What is needed is an exact copy of the whole listing below, with no pictures.
*** DATA TO USE ***
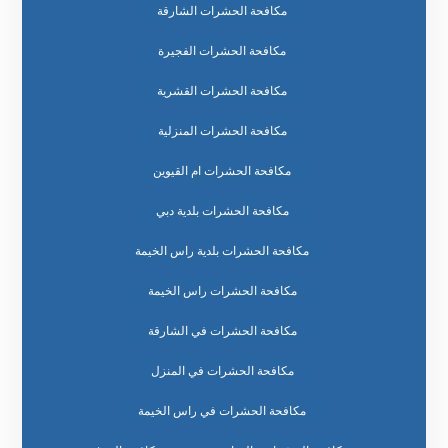
مكافحة الحشرات الشارقة
مكافحة الحشرات الفجيرة
مكافحة الحشرات القشرية
مكافحة الحشرات المنزلية
مكافحة الحشرات ام القيوين
مكافحة الحشرات بلدية دبي
مكافحة الحشرات بلدية راس الخيمة
مكافحة الحشرات راس الخيمة
مكافحة الحشرات في الشارقة
مكافحة الحشرات في المنزل
مكافحة الحشرات في راس الخيمة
***
TASK SOLUTION:
مكافحة الحشرات الشارقة
مكافحة الحشرات الفجيرة
مكافحة الحشرات القشرية
مكافحة الحشرات المنزلية
مكافحة الحشرات ام القيوين
مكافحة الحشرات بلدية دبي
مكافحة الحشرات بلدية راس الخيمة
مكافحة الحشرات راس الخيمة
مكافحة الحشرات في الشارقة
مكافحة الحشرات في المنزل
مكافحة الحشرات في راس الخيمة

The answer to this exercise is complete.